His new movie, "Sunshine State" (opening today at the Harvard Exit), explores a community in transition: Plantation Island, Fla., where developers are rapidly changing a sea-blown beach community. The film's roots came in a shelved screenplay for another movie, based on a short story he'd written years ago, called "Treasure" and set in a town on the west coast of Florida.
"I went back to scout there before I wrote it," he said, "and it wasn't there anymore. So many of these little towns, at least the commercial part of them, had been taken over by corporate chains. There weren't mom-and-pop restaurants or motels or amusement parks anymore, they were all part of some bigger thing found throughout the coast and throughout the country. And that changes things, especially when it's a tourist place, anyway — you're just an employee of this giant theme park."

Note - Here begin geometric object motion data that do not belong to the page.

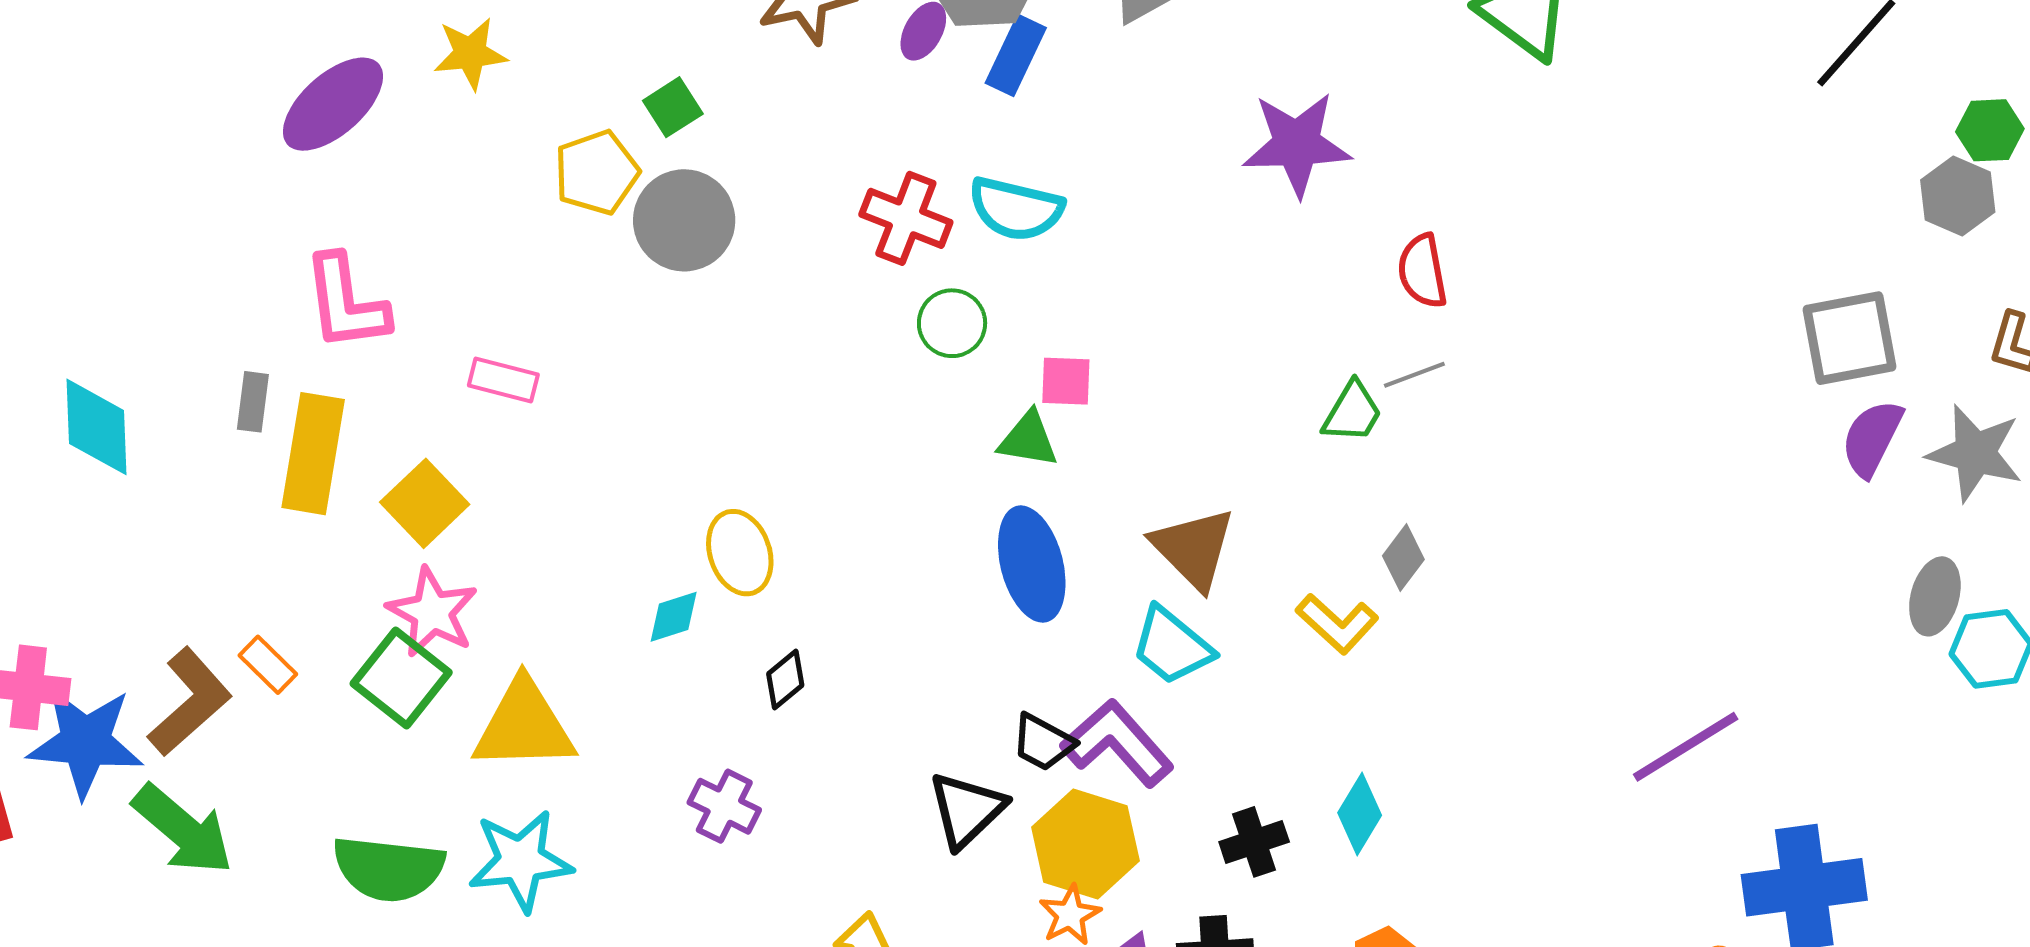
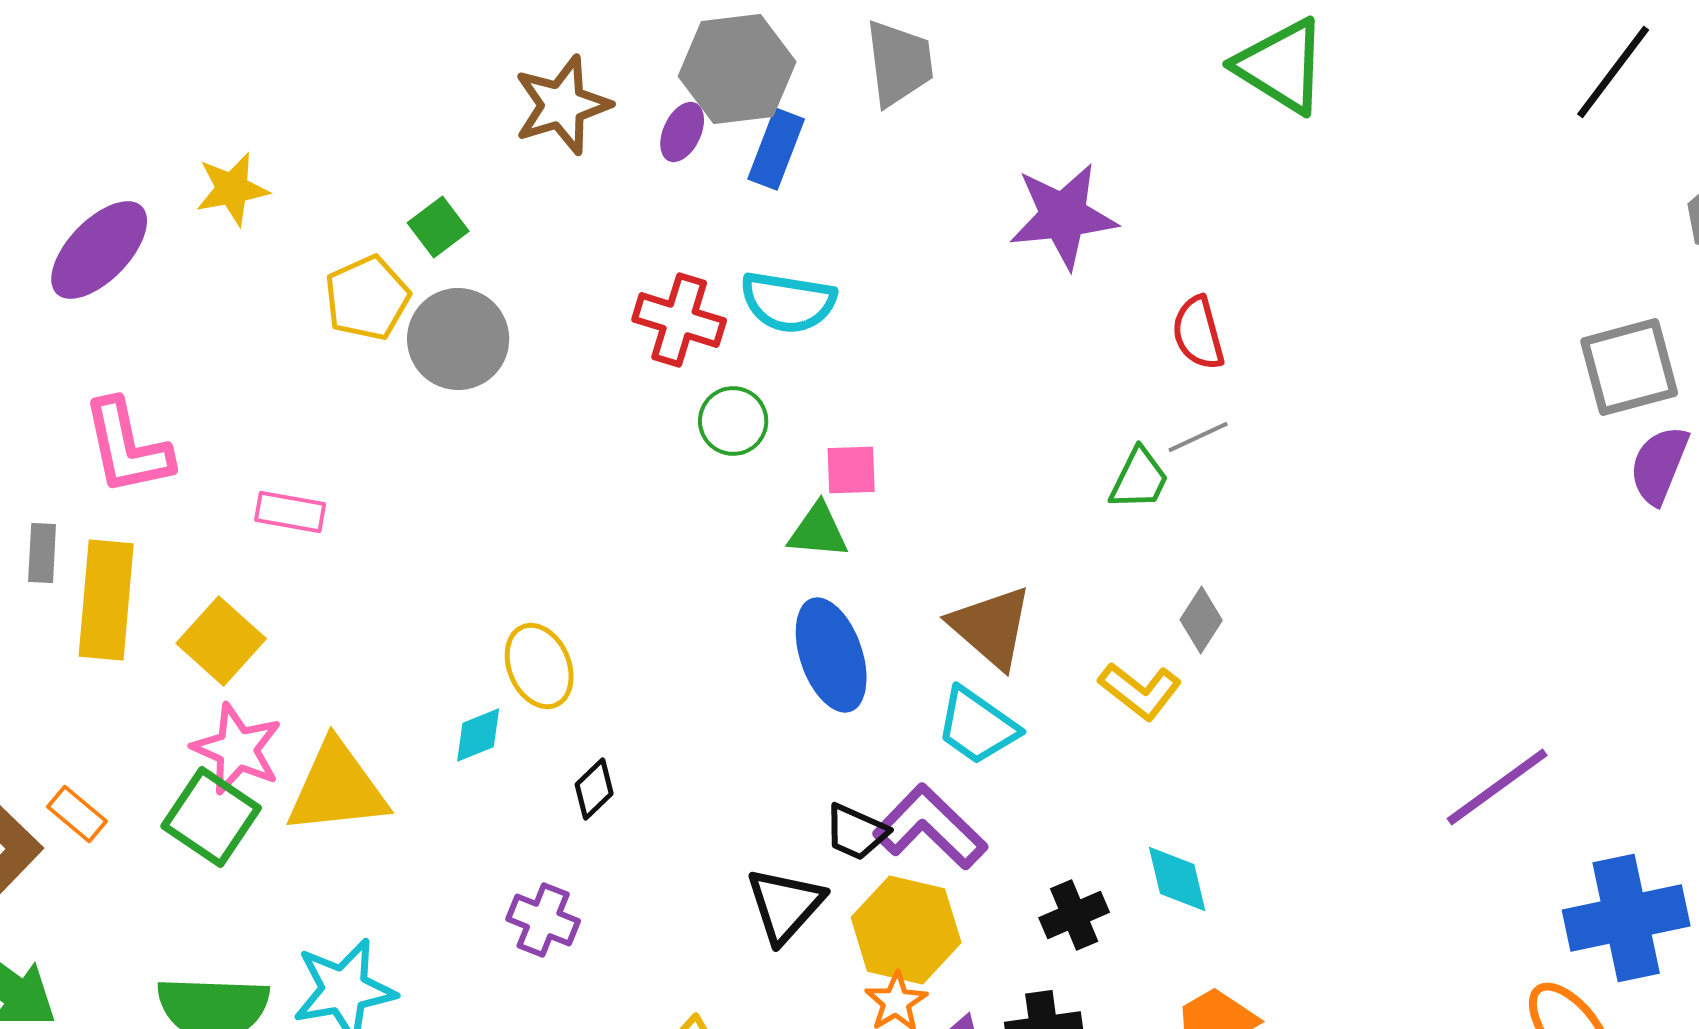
yellow triangle: (524, 726) -> (337, 788), moved
cyan diamond: (1360, 814) -> (1177, 879), turned -40

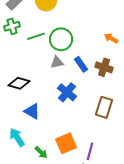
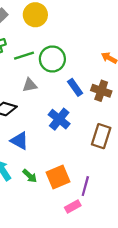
gray triangle: (57, 62) -> (30, 85), moved
green arrow: (41, 152) -> (30, 176), moved

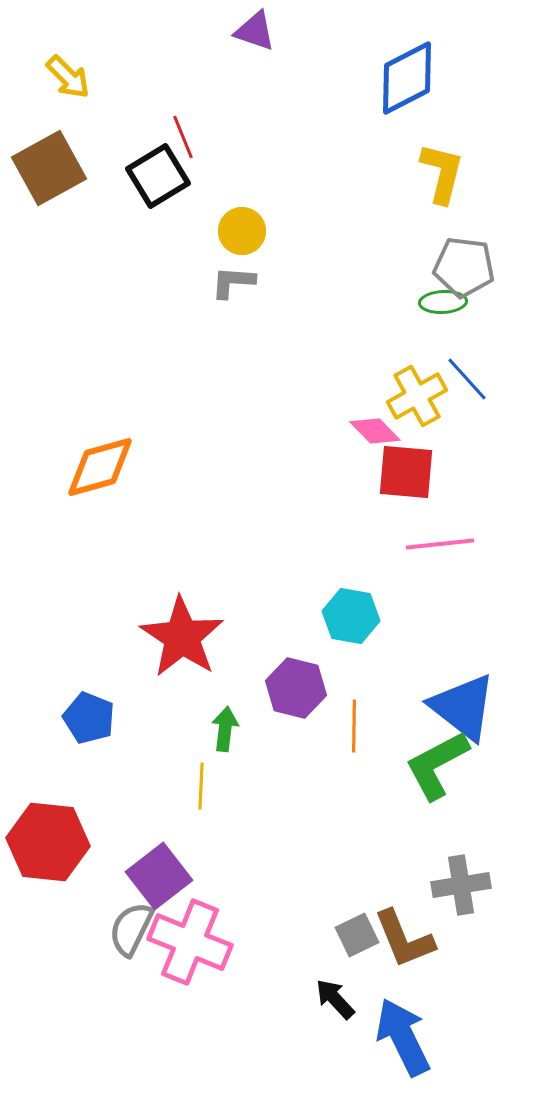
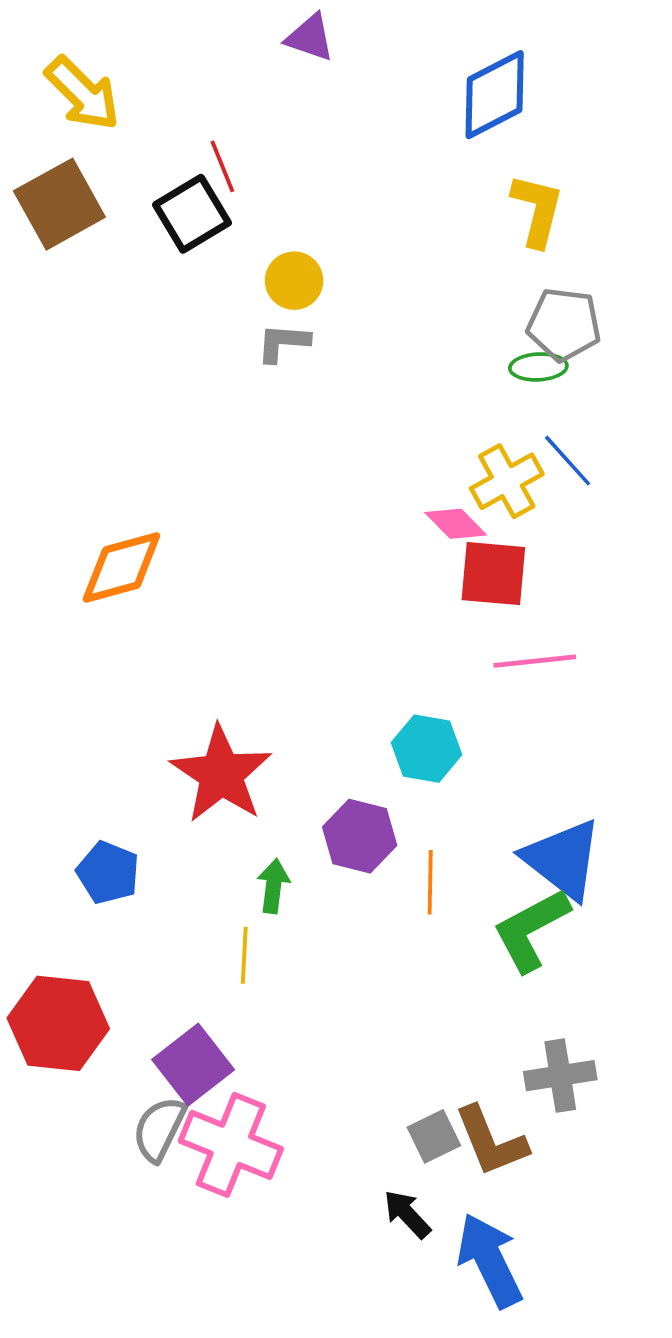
yellow arrow: (68, 77) -> (83, 93), size x1.4

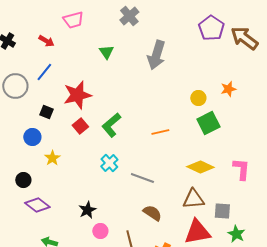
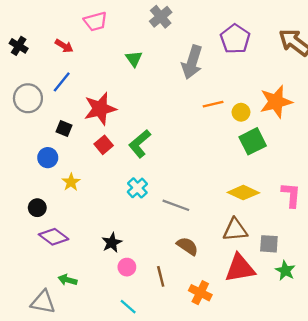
purple pentagon: (211, 28) -> (235, 39), moved
orange star: (228, 89) -> (276, 102), size x1.8
orange line: (160, 132) -> (213, 104), moved

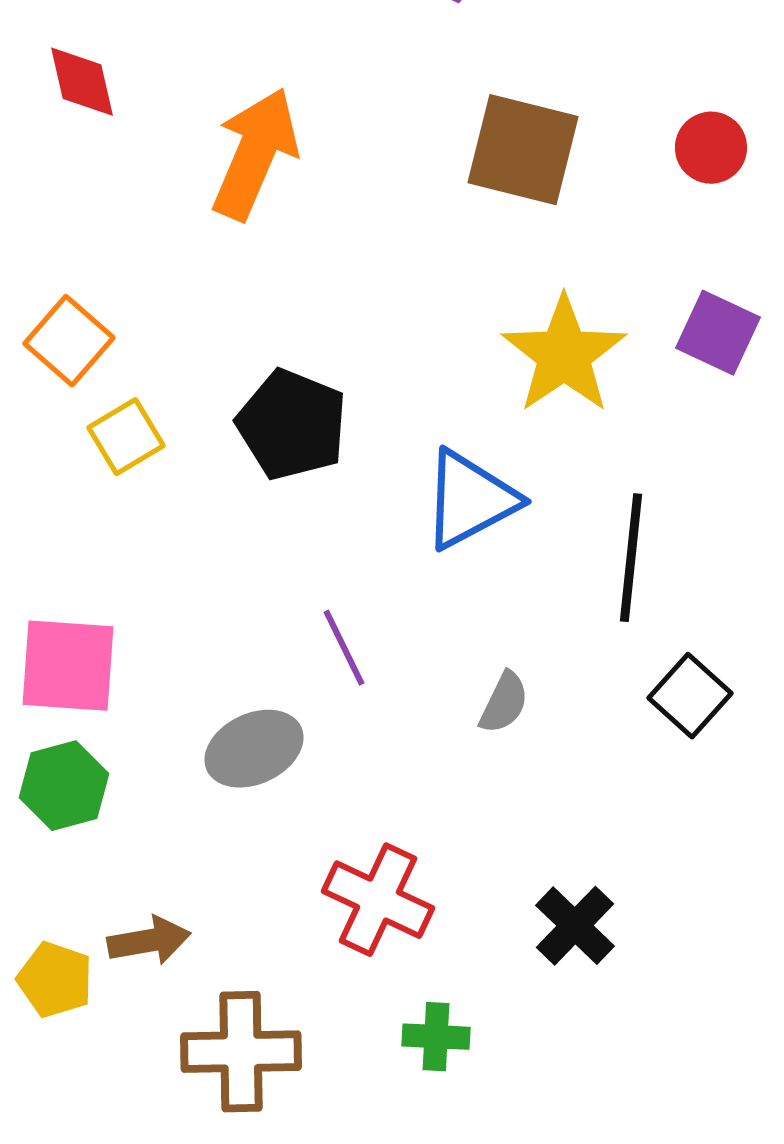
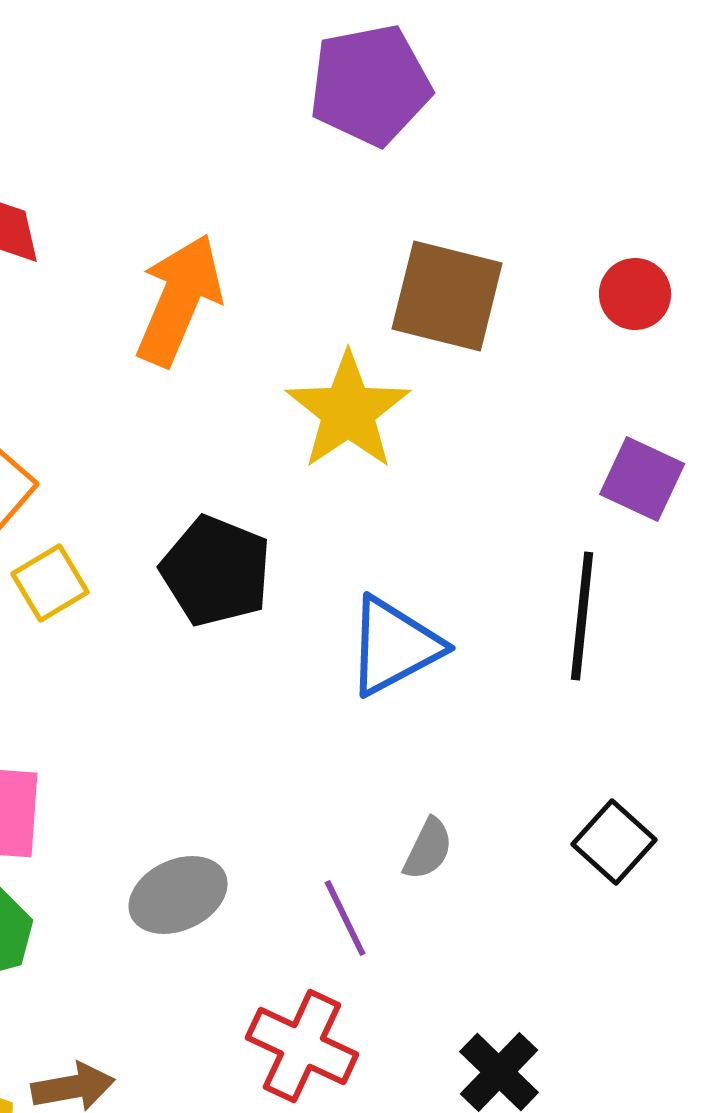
yellow star: (564, 355) -> (348, 411), moved
black line: (631, 558) -> (582, 616), moved
purple line: (344, 648) -> (345, 918), moved

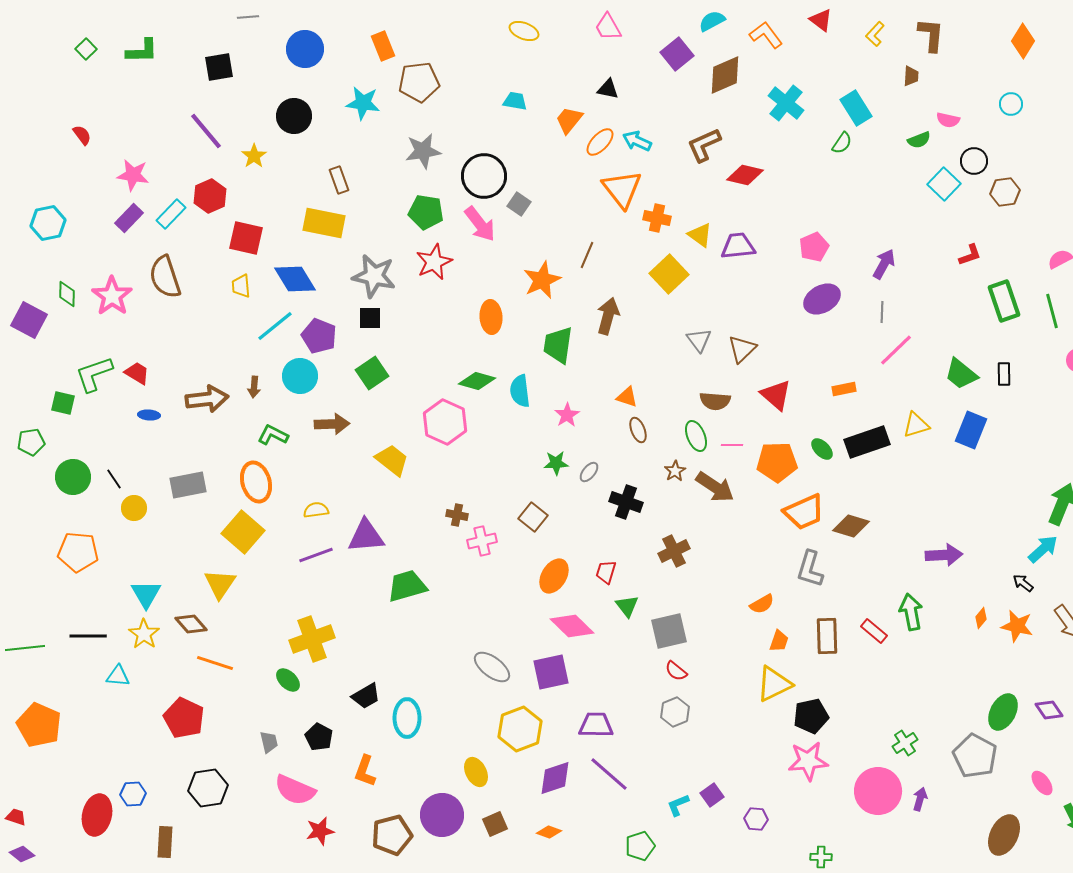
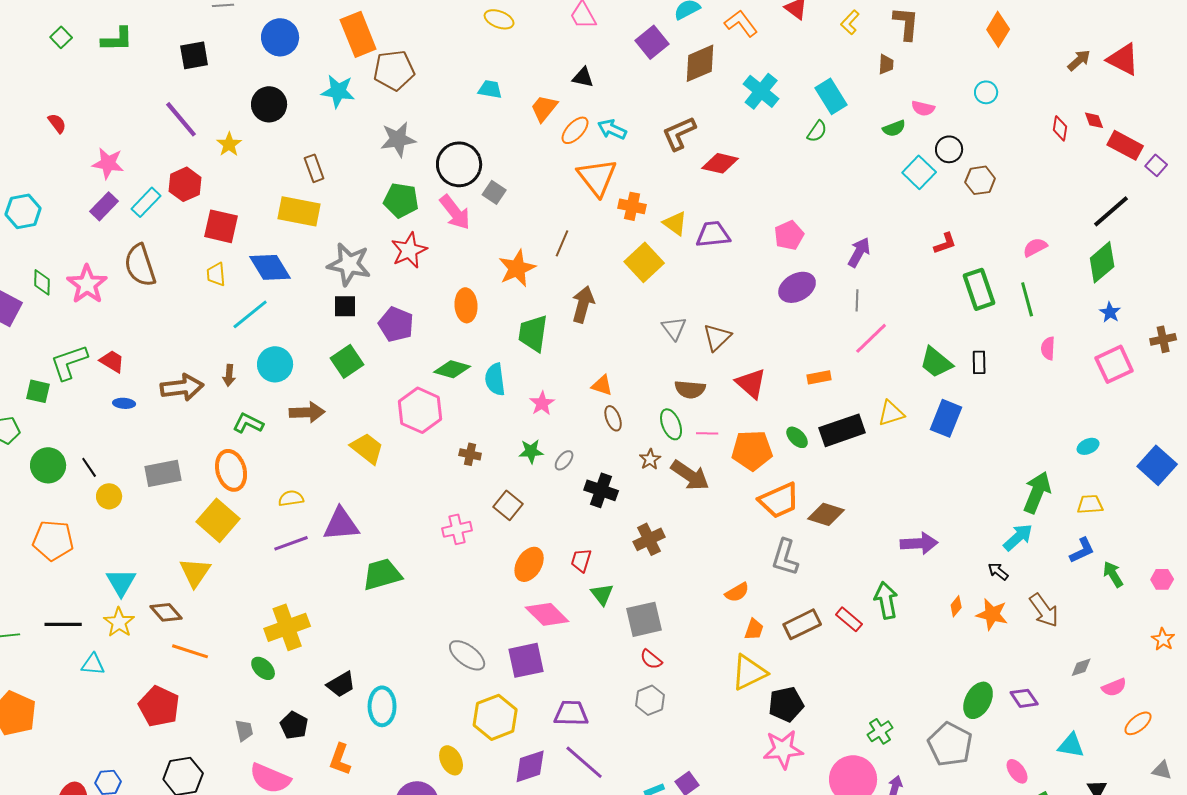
orange rectangle: (383, 46) -> (358, 34), size x1.5
purple pentagon: (319, 336) -> (396, 324), moved
brown cross: (457, 515) -> (470, 454), moved
brown rectangle: (827, 636) -> (802, 624), turned 66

Sayles, in town for the world premiere of "Sunshine State" at the Seattle International Film Festival last month, is known for his thoughtful, socially conscious ensemble dramas made entirely outside of Hollywood; most recently "Limbo," "Men with Guns" and what many consider to be his masterpiece, "Lone Star." In "Sunshine State," Angela Bassett and Edie Falco star as two Plantation Island natives. Bassett's character fled as a teenager and now wonderingly returns; Falco, a lifer, runs her family's modest motel and is desperate to get out.
The director, who divides his time between Hoboken, N.J., and a farm in upstate New York, understands the simultaneous push and pull of a small town. "I think those are two really conflicting kinds of ideals and needs in American people," he said. "This longing for some kind of community and roots, and a kind of reveling in our mobility, not wanting to be tied down. Angela's character is just as conflicted as Edie's."
Because of the constant difficulty of financing independent film, there's sometimes a long break between Sayles' films — "Limbo," his most recent, was three years ago. But the director and his longtime producer (and life partner) Maggie Renzi are greatly helped by his frequent screenwriting work. "One of the advantages I've had," he said, "is not that I finance (my films), but the money I make as a screenwriter finances the financing. We can maintain an office, make copies of screenplays, finance a location scout, get a production manager."
Sayles' recent screenwriting projects include a rewrite of "The Alamo" for director Ron Howard, a screenplay based on "A Cold Case," (the New Yorker article about a determined cop who solves a decades-old double homicide) for Tom Hanks' production company, and an adaptation of a science-fiction novel for James Cameron. "Like all screenwriters," he says, "I do a lot of stuff that doesn't get made, or somewhere it gets made but you don't end up taking credit on it."
But that's how he's able to make movies like "Casa de Los Babys," about six American women who travel to a South American country to adopt babies. Sayles will shoot it this summer. Also, Renzi is in the process of raising money ( "about three times more than we've ever raised for a movie," she says) to finance their very ambitious 2003 project: "Jamie McGillivray," an 18th-century epic set in Scotland, starring Robert Carlyle.
"It's a great yarn," says Renzi, "a really good page-turning action picture." Sayles smiles quietly, as if he's already shooting the movie in his head.